VATICAN CITY — Pope Francis said Thursday that when it comes to caring for the elderly, palliative care is necessary because it counters a mentality of utility that often leaves elderly persons marginalized and alone.
“Abandonment is the most serious ‘illness’ of the elderly and also the greatest injustice they can suffer: Those who helped us to grow must not be abandoned when they need our help, our love and our tenderness,” the Pope said March 5.
With its emphasis on alleviating the suffering of the sick and accompanying them with tenderness for the duration of their illness, palliative care serves as a crucial support for the elderly, “who, for reasons of age, often receive less attention from curative medicine and are often abandoned.”
The Pope’s words came in an audience with members of the Pontifical Academy for Life, who are gathered in Rome March 5-6 for their annual assembly, which this year reflected on the theme: “Assisting the Elderly and Palliative Care.”
What palliative care offers as a unique and essential element in the medical field is the recognition of “the value of the person,” Francis said.
He noted that many elderly are either “left to die or made to die” due to their physical or social condition and stressed that all types of medicine have the societal responsibility to bear witness to the honor due not only to elderly persons but to each and every human being.
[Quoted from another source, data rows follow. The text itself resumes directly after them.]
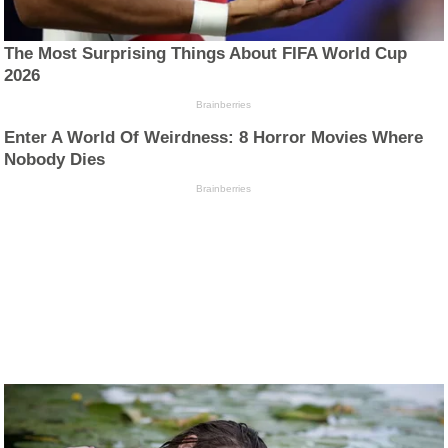
The Most Surprising Things About FIFA World Cup
2026
Brainberries
Enter A World Of Weirdness: 8 Horror Movies Where
Nobody Dies
Brainberries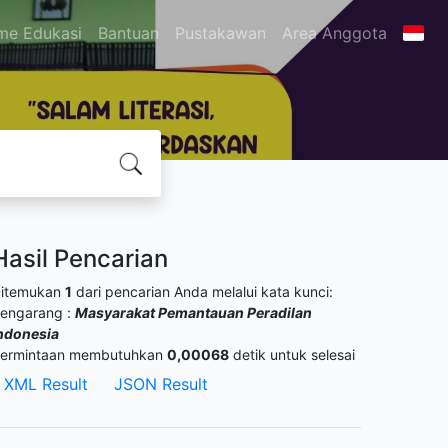
me Edukasi
Bantuan
Pustakawan
Area Anggota
Hasil Pencarian
itemukan
1
dari pencarian Anda melalui kata kunci:
engarang :
Masyarakat Pemantauan Peradilan
ndonesia
ermintaan membutuhkan
0,00068
detik untuk selesai
XML Result
JSON Result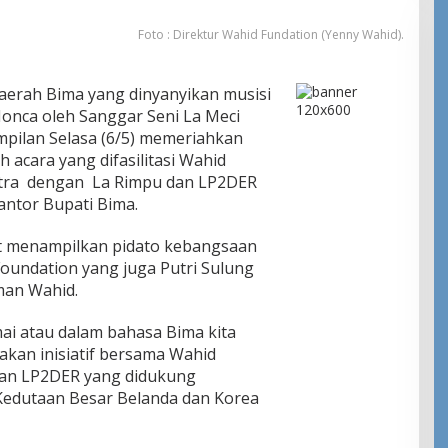
Foto : Direktur Wahid Fundation (Yenny Wahid).
erah Bima yang dinyanyikan musisi
Monca oleh Sanggar Seni La Meci
pilan Selasa (6/5) memeriahkan
acara yang difasilitasi Wahid
itra dengan La Rimpu dan LP2DER
antor Bupati Bima.
ut menampilkan pidato kebangsaan
oundation yang juga Putri Sulung
man Wahid.
 atau dalam bahasa Bima kita
an inisiatif bersama Wahid
dan LP2DER yang didukung
edutaan Besar Belanda dan Korea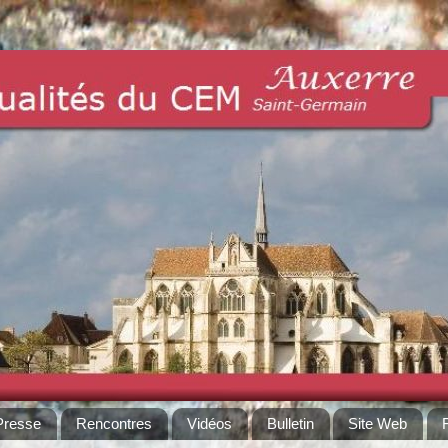
Presse
Rencontres
Vidéos
Bulletin
Site Web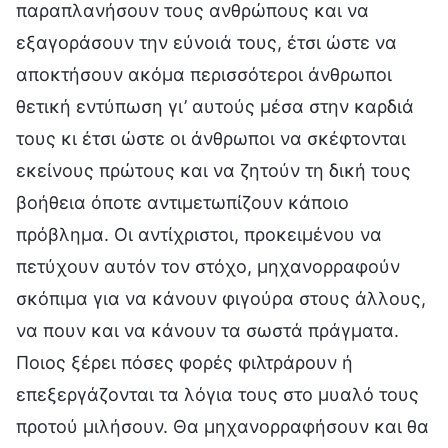
παραπλανήσουν τους ανθρώπους και να
εξαγοράσουν την εύνοιά τους, έτσι ώστε να
αποκτήσουν ακόμα περισσότεροι άνθρωποι
θετική εντύπωση γι’ αυτούς μέσα στην καρδιά
τους κι έτσι ώστε οι άνθρωποι να σκέφτονται
εκείνους πρώτους και να ζητούν τη δική τους
βοήθεια όποτε αντιμετωπίζουν κάποιο
πρόβλημα. Οι αντίχριστοι, προκειμένου να
πετύχουν αυτόν τον στόχο, μηχανορραφούν
σκόπιμα για να κάνουν φιγούρα στους άλλους,
να πουν και να κάνουν τα σωστά πράγματα.
Ποιος ξέρει πόσες φορές φιλτράρουν ή
επεξεργάζονται τα λόγια τους στο μυαλό τους
προτού μιλήσουν. Θα μηχανορραφήσουν και θα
All medical knowledge, Francis said, “is truly science, in its most noble sense, only if it finds its place as a help in view of the good of man, a good that is never achieved by going ‘against’ his life and dignity.”
The Pope also emphasized that the criteria governing the actions of doctors must not be limited to medical evidence and efficiency, nor to the rules of heath-care systems and economic profit.
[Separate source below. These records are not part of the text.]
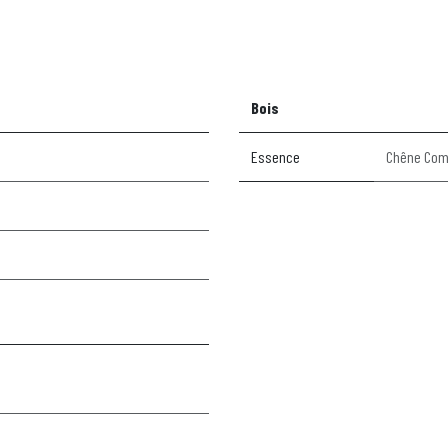
Bois
Essence
Chêne Co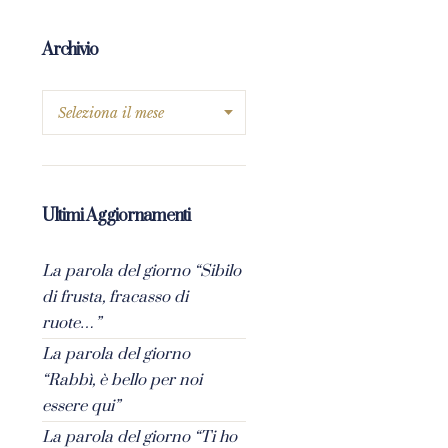
Archivio
Ultimi Aggiornamenti
La parola del giorno “Sibilo
di frusta, fracasso di
ruote…”
La parola del giorno
“Rabbì, è bello per noi
essere qui”
La parola del giorno “Ti ho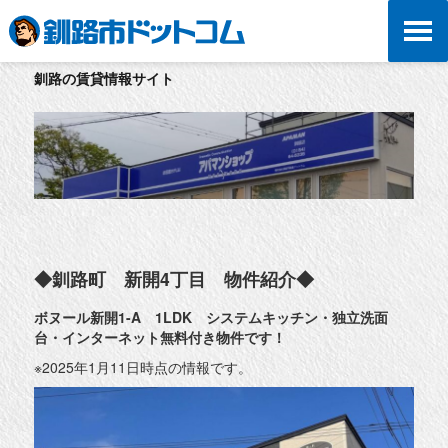
釧路の賃貸情報サイト
◆釧路町 新開4丁目 物件紹介◆
ボヌール新開1-A 1LDK システムキッチン・独立洗面
台・インターネット無料付き物件です！
※2025年1月11日時点の情報です。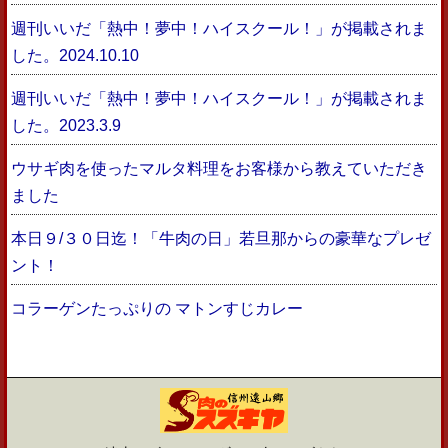
週刊いいだ「熱中！夢中！ハイスクール！」が掲載されま
した。2024.10.10
週刊いいだ「熱中！夢中！ハイスクール！」が掲載されま
した。2023.3.9
ウサギ肉を使ったマルタ料理をお客様から教えていただき
ました
本日９/３０日迄！「牛肉の日」若旦那からの豪華なプレゼ
ント！
コラーゲンたっぷりの マトンすじカレー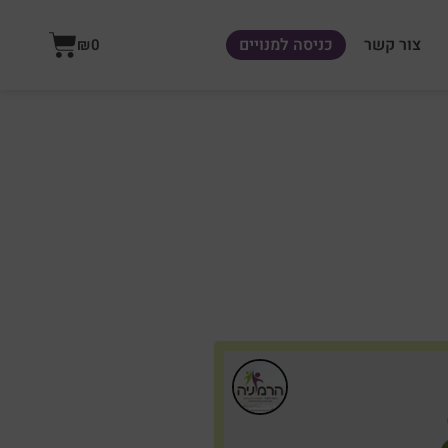
עגלת
צור קשר
כניסה למנויים
₪
0
קניות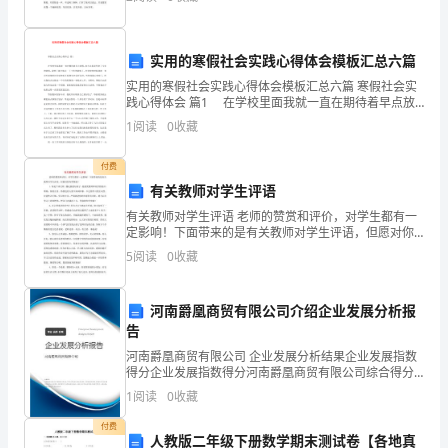
重
天气自动调节，而且还能变换款式呢!然后，我
要
实用的寒假社会实践心得体会模板汇总六篇
举
实用的寒假社会实践心得体会模板汇总六篇 寒假社会实
践心得体会 篇1 在学校里面我就一直在期待着早点放
措。
假，如今总算是等来了今年的寒假，我终于能去体会一
1
阅读
0
收藏
下工作的滋味了，在学校的时候我就一直在
完
付费
成
有关教师对学生评语
这
有关教师对学生评语 老师的赞赏和评价，对学生都有一
定影响！下面带来的是有关教师对学生评语，但愿对你
一
有所帮助！ 1、你是个讲文明、懂礼貌的好孩子，能接受
5
阅读
0
收藏
教师和同学的批评，帮助；你的正
关
河南爵凰商贸有限公司介绍企业发展分析报
系
告
我
河南爵凰商贸有限公司 企业发展分析结果企业发展指数
得分企业发展指数得分河南爵凰商贸有限公司综合得分
市
说明：企业发展指数根据企业规模、企业创新、企业风
1
阅读
0
收藏
险、企业活力四个维度对企业发展情况进行评价。该企
农
业的
付费
人教版二年级下册数学期末测试卷【各地真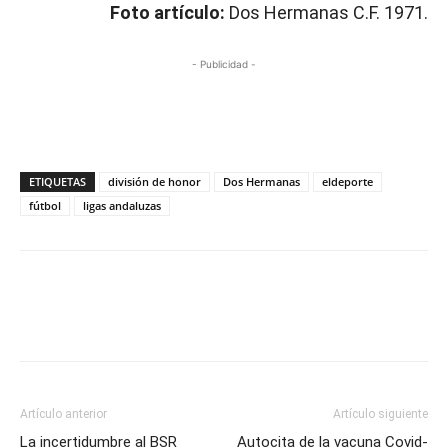
Foto artículo:
Dos Hermanas C.F. 1971.
- Publicidad -
ETIQUETAS
división de honor
Dos Hermanas
eldeporte
fútbol
ligas andaluzas
Artículo anterior
Artículo siguiente
La incertidumbre al BSR
Autocita de la vacuna Covid-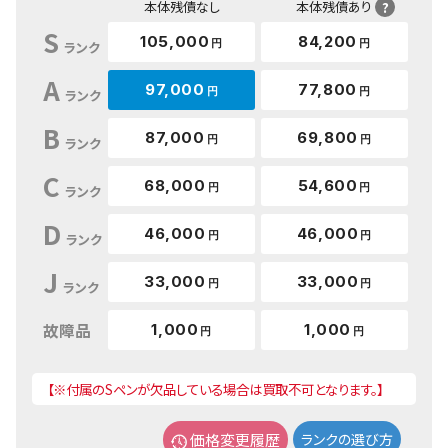
本体残債なし
本体残債あり
?
S
105,000
84,200
円
円
ランク
A
97,000
77,800
円
円
ランク
B
87,000
69,800
円
円
ランク
C
68,000
54,600
円
円
ランク
D
46,000
46,000
円
円
ランク
J
33,000
33,000
円
円
ランク
故障品
1,000
1,000
円
円
【※付属のSペンが欠品している場合は買取不可となります。】
価格変更履歴
ランクの選び方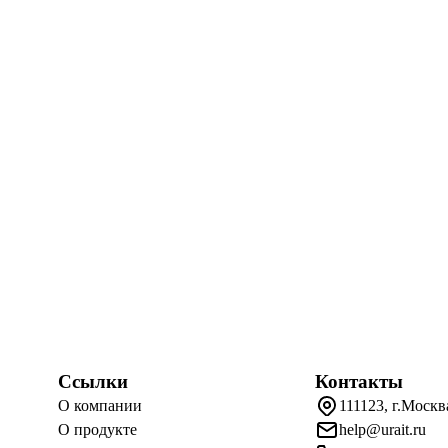
Ссылки
Контакты
О компании
111123, г.Москв
О продукте
help@urait.ru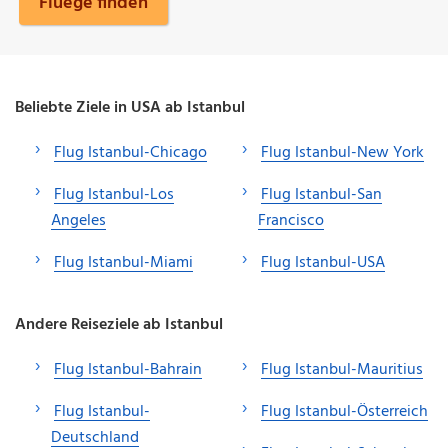
Fluege finden
Beliebte Ziele in USA ab Istanbul
Flug Istanbul-Chicago
Flug Istanbul-New York
Flug Istanbul-Los
Flug Istanbul-San
Angeles
Francisco
Flug Istanbul-Miami
Flug Istanbul-USA
Andere Reiseziele ab Istanbul
Flug Istanbul-Bahrain
Flug Istanbul-Mauritius
Flug Istanbul-
Flug Istanbul-Österreich
Deutschland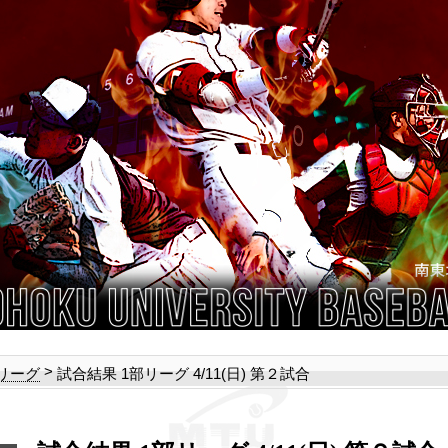
>
試合結果 1部リーグ 4/11(日) 第２試合
部リーグ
“A state cannot think of making a profit with medicine. On the contrary, there is no more important duty for a society than safeguarding the human person.”
Palliative care then, bears witness to the fact that the human person always has value, even when suffering from age and illness, the Pope continued.
The human person, he said, “is a good in and of himself and for others and is loved by God. For this reason, when life becomes very fragile and the end of earthly existence approaches, we feel the responsibility to assist and accompany the person in the best way.”
Francis then praised the efforts made on the part of those who work in the field of palliative care and encouraged both professionals and students to specialize in the topic.
Although this type of care is not geared toward saving lives, it centers on the equally important recognition of the value of the human person, he said, and encouraged those working in the field to carry out their tasks with an attitude of service.
“It is this capacity for service to the life and dignity of the sick, even when they are old, that is the measure of the true progress of medicine and of all society,” the Pope observed, and he repeated an appeal made by St. John Paul II: “Respect, protect, love and serve life, every human life.”
However, while palliative care is necessary, it does not remove the need for the family in caring for the elderly, Francis added.
“The elderly, first of all, need the care of family members — whose affection cannot be replaced by the most efficient structures or the most competent and charitable health-care workers,” he said.
When family members are not able to offer the needed care or if the illness of their elderly loved one is advanced or terminal, then the “truly human” assistance offered by palliative care is a good option, so long as it “supplements and supports” the care already provided by family members, he said.
Pope Francis closed his speech by encouraging those present to continue advancing in their studies and research, so that “the work of the promotion and defense of life might be ever more efficacious and fruitful.”